Computer and Information Science Department, Korea University, Sejong-ro, Sejong 2511, Republic of Korea.
Graduate School of Information, Yonsei University, Seoul 03722, Republic of Korea.
Sensors (Basel). 2023 Apr 10;23(8):3848. doi: 10.3390/s23083848.

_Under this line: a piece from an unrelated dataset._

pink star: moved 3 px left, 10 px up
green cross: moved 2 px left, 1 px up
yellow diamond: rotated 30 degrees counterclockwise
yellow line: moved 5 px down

We propose a deep spread multiplexing (DSM) scheme using a DNN-based encoder and decoder and we investigate training procedures for a DNN-based encoder and decoder system. Multiplexing for multiple orthogonal resources is designed with an autoencoder structure, which originates from the deep learning technique. Furthermore, we investigate training methods that can leverage the performance in terms of various aspects such as channel models, training signal-to-noise (SNR) level and noise types. The performance of these factors is evaluated by training the DNN-based encoder and decoder and verified with simulation results.
我们提出了一种基于深度神经网络的编解码器的深度扩展复用(DSM)方案,并研究了基于 DNN 的编解码器系统的训练过程。使用基于自动编码器结构的多路复用多个正交资源,该结构源于深度学习技术。此外,我们研究了可以利用各种方面(例如信道模型、训练信号噪声比(SNR)水平和噪声类型)的性能的训练方法。通过训练基于 DNN 的编解码器并通过仿真结果验证,评估了这些因素的性能。